» WHAT THE TASK REQUIRES
Go over the material below and report every line that contains the word "Icon".

» RECORDED DATA
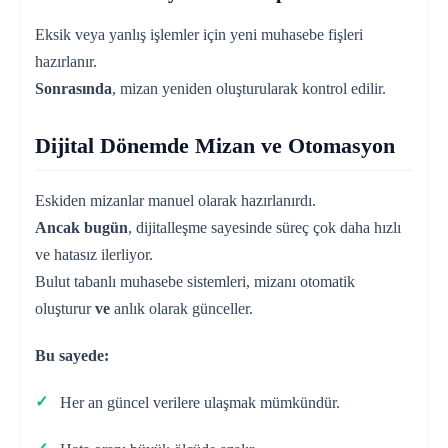
Eksik veya yanlış işlemler için yeni muhasebe fişleri
hazırlanır.
Sonrasında
, mizan yeniden oluşturularak kontrol edilir.
Dijital Dönemde Mizan ve Otomasyon
Eskiden mizanlar manuel olarak hazırlanırdı.
Ancak bugün
, dijitalleşme sayesinde süreç çok daha hızlı
ve hatasız ilerliyor.
Bulut tabanlı muhasebe sistemleri, mizanı otomatik
oluşturur
ve
anlık olarak günceller.
Bu sayede:
Her an güncel verilere ulaşmak mümkündür.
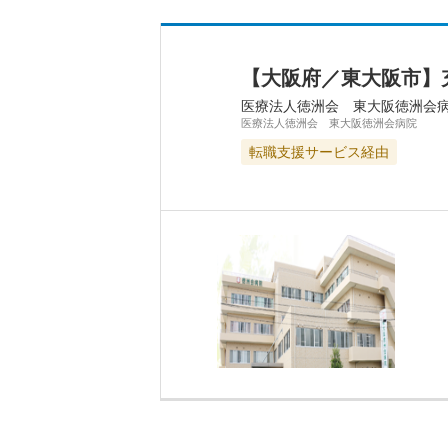
【大阪府／東大阪市】
医療法人徳洲会 東大阪徳洲会
医療法人徳洲会 東大阪徳洲会病院
転職支援サービス経由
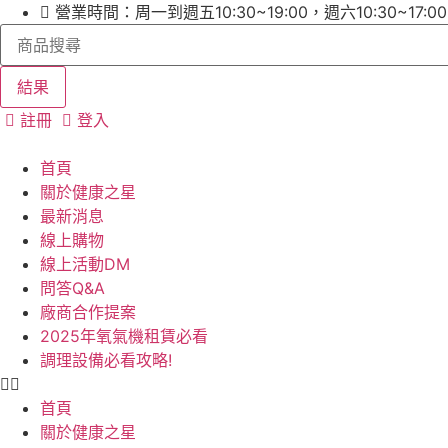
跳
營業時間：周一到週五10:30~19:00，週六10:30~17:
Search
至
...
主
要
結果
內
註冊
登入
容
首頁
關於健康之星
最新消息
線上購物
線上活動DM
問答Q&A
廠商合作提案
2025年氧氣機租賃必看
調理設備必看攻略!
首頁
關於健康之星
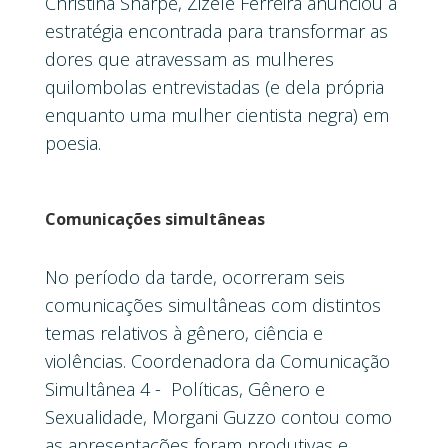
Christina Sharpe, Zizele Ferreira anunciou a
estratégia encontrada para transformar as
dores que atravessam as mulheres
quilombolas entrevistadas (e dela própria
enquanto uma mulher cientista negra) em
poesia.
Comunicações simultâneas
No período da tarde, ocorreram seis
comunicações simultâneas com distintos
temas relativos à gênero, ciência e
violências. Coordenadora da Comunicação
Simultânea 4 - Políticas, Gênero e
Sexualidade, Morgani Guzzo contou como
as apresentações foram produtivas e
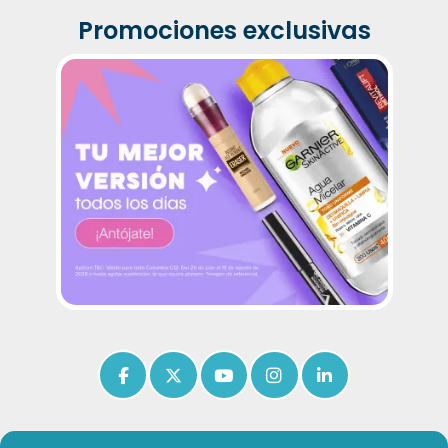
Promociones exclusivas
Icon of facebook-f
Icon of x-twitter
Icon of youtube
Icon of instagram
Icon of linkedin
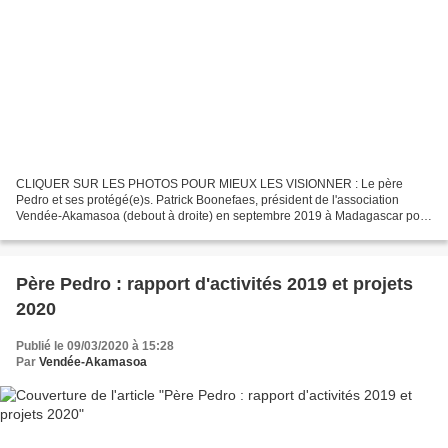
CLIQUER SUR LES PHOTOS POUR MIEUX LES VISIONNER : Le père
Pedro et ses protégé(e)s. Patrick Boonefaes, président de l'association
Vendée-Akamasoa (debout à droite) en septembre 2019 à Madagascar pour
la venue du pape François, et le logo de l'association...
Père Pedro : rapport d'activités 2019 et projets
2020
Publié le 09/03/2020 à 15:28
Par
Vendée-Akamasoa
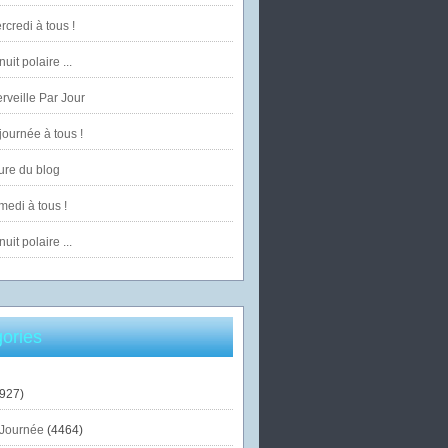
credi à tous !
uit polaire ...
veille Par Jour
ournée à tous !
ure du blog
edi à tous !
uit polaire ...
ories
927)
Journée
(4464)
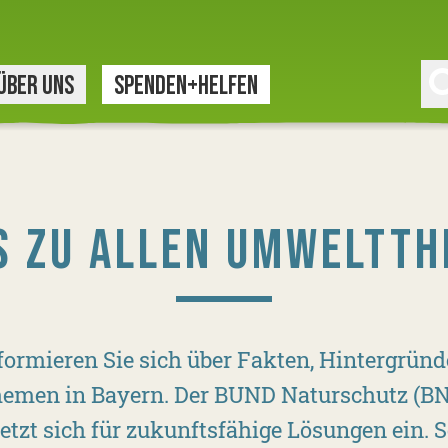
ÜBER UNS
SPENDEN+HELFEN
S ZU ALLEN UMWELTT
formieren Sie sich über Fakten, Hintergründe
men in Bayern. Der BUND Naturschutz (BN) a
tzt sich für zukunftsfähige Lösungen ein. Se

» RESULT
Icon of facebook-f
Icon of x-twitter
Icon of youtube
Icon of instagram
Icon of linkedin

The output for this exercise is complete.